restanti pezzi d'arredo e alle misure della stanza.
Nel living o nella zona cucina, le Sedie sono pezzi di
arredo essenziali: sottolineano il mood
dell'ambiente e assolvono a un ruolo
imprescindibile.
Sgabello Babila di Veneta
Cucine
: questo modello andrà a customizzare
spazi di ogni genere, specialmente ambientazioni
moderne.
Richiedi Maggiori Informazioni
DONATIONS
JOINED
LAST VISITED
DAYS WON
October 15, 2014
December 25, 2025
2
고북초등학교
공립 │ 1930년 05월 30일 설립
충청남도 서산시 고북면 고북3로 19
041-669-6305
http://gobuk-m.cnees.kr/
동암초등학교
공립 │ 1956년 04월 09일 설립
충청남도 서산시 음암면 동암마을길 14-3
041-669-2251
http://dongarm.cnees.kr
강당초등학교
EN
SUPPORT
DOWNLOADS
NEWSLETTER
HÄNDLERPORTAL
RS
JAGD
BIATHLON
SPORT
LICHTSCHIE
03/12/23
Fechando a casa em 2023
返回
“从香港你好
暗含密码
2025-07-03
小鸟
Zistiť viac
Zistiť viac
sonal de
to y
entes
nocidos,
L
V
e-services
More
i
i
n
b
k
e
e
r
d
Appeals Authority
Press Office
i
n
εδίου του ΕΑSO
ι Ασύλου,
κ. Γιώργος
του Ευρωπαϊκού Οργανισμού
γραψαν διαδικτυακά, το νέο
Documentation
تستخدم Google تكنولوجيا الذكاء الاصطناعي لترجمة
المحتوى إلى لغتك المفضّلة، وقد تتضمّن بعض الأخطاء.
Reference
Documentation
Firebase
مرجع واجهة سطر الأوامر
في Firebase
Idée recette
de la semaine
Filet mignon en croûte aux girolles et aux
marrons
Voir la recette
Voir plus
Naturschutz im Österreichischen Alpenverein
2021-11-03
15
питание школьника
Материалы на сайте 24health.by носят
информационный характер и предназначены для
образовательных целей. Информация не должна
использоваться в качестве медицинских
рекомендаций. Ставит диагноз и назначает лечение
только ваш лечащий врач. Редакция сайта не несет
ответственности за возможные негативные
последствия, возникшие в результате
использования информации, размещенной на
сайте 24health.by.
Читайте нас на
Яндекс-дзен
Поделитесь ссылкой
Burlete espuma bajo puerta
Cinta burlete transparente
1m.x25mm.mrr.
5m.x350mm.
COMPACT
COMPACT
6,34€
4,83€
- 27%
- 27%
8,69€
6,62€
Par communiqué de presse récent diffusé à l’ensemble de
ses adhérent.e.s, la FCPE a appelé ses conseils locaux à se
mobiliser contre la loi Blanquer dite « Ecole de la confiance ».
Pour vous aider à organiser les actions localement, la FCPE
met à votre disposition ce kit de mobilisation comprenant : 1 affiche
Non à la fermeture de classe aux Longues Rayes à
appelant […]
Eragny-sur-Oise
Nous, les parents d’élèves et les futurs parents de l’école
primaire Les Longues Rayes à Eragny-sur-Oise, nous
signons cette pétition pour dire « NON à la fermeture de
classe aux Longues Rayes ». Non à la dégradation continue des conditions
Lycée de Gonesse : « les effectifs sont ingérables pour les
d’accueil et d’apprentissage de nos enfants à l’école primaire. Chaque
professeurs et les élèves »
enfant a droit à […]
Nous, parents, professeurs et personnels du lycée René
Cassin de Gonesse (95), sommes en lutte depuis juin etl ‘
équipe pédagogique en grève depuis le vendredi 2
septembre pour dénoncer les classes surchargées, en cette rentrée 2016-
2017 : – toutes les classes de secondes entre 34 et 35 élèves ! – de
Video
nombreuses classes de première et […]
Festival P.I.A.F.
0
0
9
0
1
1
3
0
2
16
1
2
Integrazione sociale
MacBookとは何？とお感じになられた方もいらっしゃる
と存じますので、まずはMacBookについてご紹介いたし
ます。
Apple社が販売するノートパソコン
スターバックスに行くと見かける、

━━━━━━━━━━

For every line above that has "classes" in it, copy the line.

SOLUTION ::
septembre pour dénoncer les classes surchargées, en cette rentrée 2016-
2017 : – toutes les classes de secondes entre 34 et 35 élèves ! – de
nombreuses classes de première et […]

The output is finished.